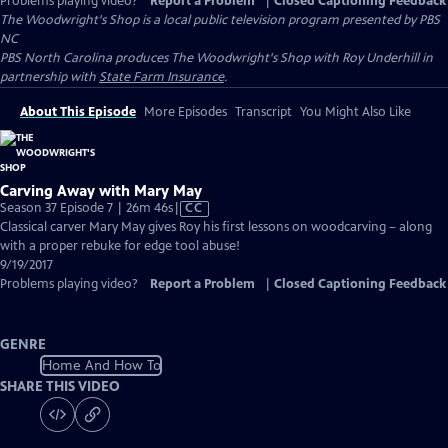
Problems playing video?
Report a Problem
|
Closed Captioning Feedback
The Woodwright's Shop
is a local public television program presented by
PBS
NC
PBS North Carolina produces The Woodwright's Shop with Roy Underhill in
partnership with
State Farm Insurance
.
About This Episode
More Episodes
Transcript
You Might Also Like
Carving Away with Mary May
Video
Season 37 Episode 7 | 26m 46s
|
CC
has
Classical carver Mary May gives Roy his first lessons on woodcarving – along
Closed
with a proper rebuke for edge tool abuse!
Captions
9/19/2017
Problems playing video?
Report a Problem
|
Closed Captioning Feedback
GENRE
Home And How To
SHARE THIS VIDEO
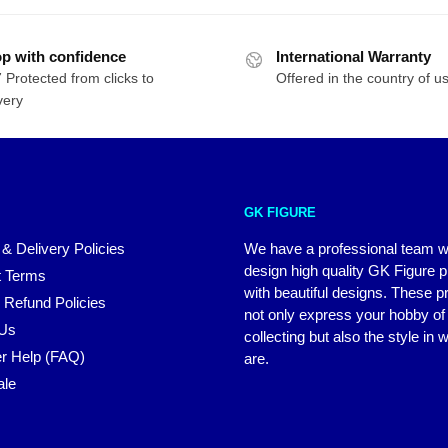
p with confidence
International Warranty
 Protected from clicks to
Offered in the country of u
very
GK FIGURE
 & Delivery Policies
We have a professional team 
design high quality GK Figure 
 Terms
with beautiful designs. These p
 Refund Policies
not only express your hobby of
 Us
collecting but also the style in
r Help (FAQ)
are.
ale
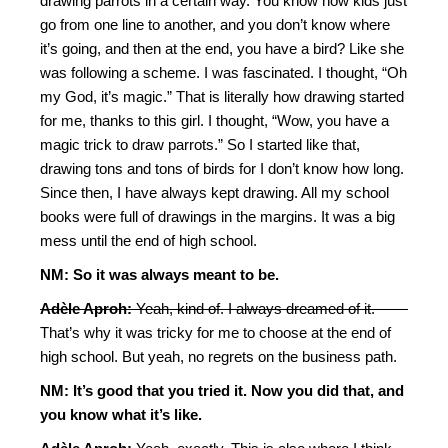
drawing parrots in a certain way. You know how kids just
go from one line to another, and you don’t know where
it’s going, and then at the end, you have a bird? Like she
was following a scheme. I was fascinated. I thought, “Oh
my God, it’s magic.” That is literally how drawing started
for me, thanks to this girl. I thought, “Wow, you have a
magic trick to draw parrots.” So I started like that,
drawing tons and tons of birds for I don’t know how long.
Since then, I have always kept drawing. All my school
books were full of drawings in the margins. It was a big
mess until the end of high school.
NM: So it was always meant to be.
Adèle Aproh:
Yeah, kind of. I always dreamed of it.
That’s why it was tricky for me to choose at the end of
high school. But yeah, no regrets on the business path.
NM: It’s good that you tried it. Now you did that, and
you know what it’s like.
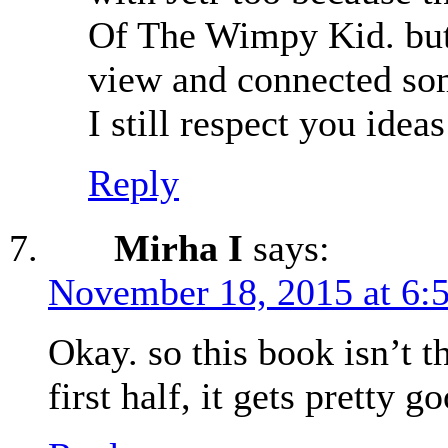
Of The Wimpy Kid. but y
view and connected some
I still respect you idea
Reply
Mirha I
says:
November 18, 2015 at 6:
Okay. so this book isn’t t
first half, it gets pretty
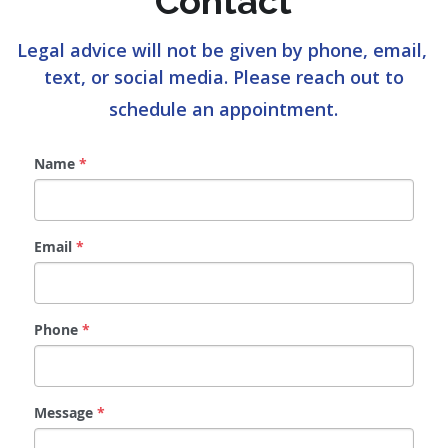
Contact
Legal advice will not be given by phone, email, 
text, or social media. Please reach out to
schedule an appointment.
Name
*
Email
*
Phone
*
Message
*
# # # # # # #
▶ **PROBLEM REQUIREMENTS**: Retype each record exactly as it stands, but do not include the pictures.

▶ **TASK ANSWER**:
Problems playing video?
Report a Problem
|
Closed Captioning Feedback
The Woodwright's Shop
is a local public television program presented by
PBS
NC
PBS North Carolina produces The Woodwright's Shop with Roy Underhill in
partnership with
State Farm Insurance
.
About This Episode
More Episodes
Transcript
You Might Also Like
Carving Away with Mary May
Video
Season 37 Episode 7 | 26m 46s
|
CC
has
Classical carver Mary May gives Roy his first lessons on woodcarving – along
Closed
with a proper rebuke for edge tool abuse!
Captions
9/19/2017
Problems playing video?
Report a Problem
|
Closed Captioning Feedback
GENRE
Home And How To
SHARE THIS VIDEO
p with confidence
International Warranty
 Protected from clicks to
Offered in the country of u
very
GK FIGURE
 & Delivery Policies
We have a professional team 
design high quality GK Figure 
 Terms
with beautiful designs. These p
 Refund Policies
not only express your hobby of
 Us
collecting but also the style in
r Help (FAQ)
are.
ale
drawing parrots in a certain way. You know how kids just
go from one line to another, and you don’t know where
it’s going, and then at the end, you have a bird? Like she
was following a scheme. I was fascinated. I thought, “Oh
my God, it’s magic.” That is literally how drawing started
for me, thanks to this girl. I thought, “Wow, you have a
magic trick to draw parrots.” So I started like that,
drawing tons and tons of birds for I don’t know how long.
Since then, I have always kept drawing. All my school
books were full of drawings in the margins. It was a big
mess until the end of high school.
NM: So it was always meant to be.
Adèle Aproh:
Yeah, kind of. I always dreamed of it.
That’s why it was tricky for me to choose at the end of
high school. But yeah, no regrets on the business path.
NM: It’s good that you tried it. Now you did that, and
you know what it’s like.
Of The Wimpy Kid. but y
view and connected some
I still respect you idea
Reply
Mirha I
says:
November 18, 2015 at 6:
Okay. so this book isn’t t
first half, it gets pretty
Contact
Legal advice will not be given by phone, email, 
text, or social media. Please reach out to
schedule an appointment.
Name
*
Email
*
Phone
*
Message
*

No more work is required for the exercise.